Rob was quite quiet on that job, but already I could see he had huge potential and backed his horse before it left the stable. I remember we had a party to celebrate the end of the run and I said, "You've got an extraordinarily nimble mind, and I think you're going to do incredible things, and I'll be interested to see what they are".
We've stayed in touch since and he's gone from strength to strength. You could always tell he was going to be somebody important in theatre.
What's it like being in that rehearsal room?
In the first couple of weeks, Rob curated and cultivated the company's forming. And the cast that he's assembled is incredibly talented.
We did these company-forming exercises, which incorporate textual analysis. And he elicits these disclosures and sharings from the cast that are massively inspiring and kind of overwhelming. And those exercises did so much: they establish trust, while digging through the play, deconstructing storytelling.
And this isn't your first time performing at the Almeida, is it?

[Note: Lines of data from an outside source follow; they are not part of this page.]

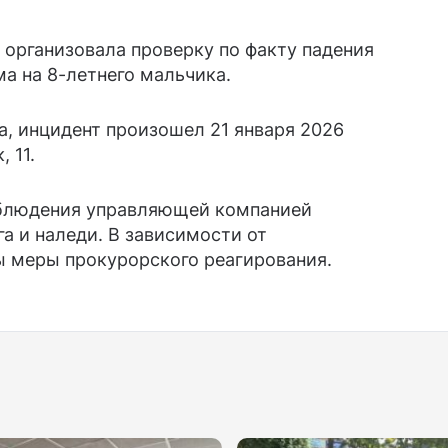
организовала проверку по факту падения
а на 8-летнего мальчика.
, инцидент произошел 21 января 2026
 11.
облюдения управляющей компанией
а и наледи. В зависимости от
ы меры прокурорского реагирования.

No. So I've done the Bakkhai...and what can I say about the Bakkhai?! It was just extraordinary: a reimagined and revitalised 2000 year old play. And then I was in Against more recently, which was a very sparse, modern play.
But the first show I was in here was Game, which is a Mike Bartlett play where we completely deconstructed the space. It became almost like a film set where the audience was in a viewing gallery, which was brilliant, bonkers and brave.
That space seems to change every time with each show!
The space is lovely, the audience are always so engaged and excited, no matter what configuration they're in.
There's an intimacy which is really special, that's the thing you want to engender and foster. There is something about being in that cosy space and sharing that moment with that small slice of the population which is very nice.
And you know, people don't tend to work in theatres for the money, because...well, there isn't any! Or if there is it's stayed well hidden from me. So there's a calling and if you work in the right theatre like this, there's a vibe in there. The Almeida is one of those places where people are happy and proud to be a part of it.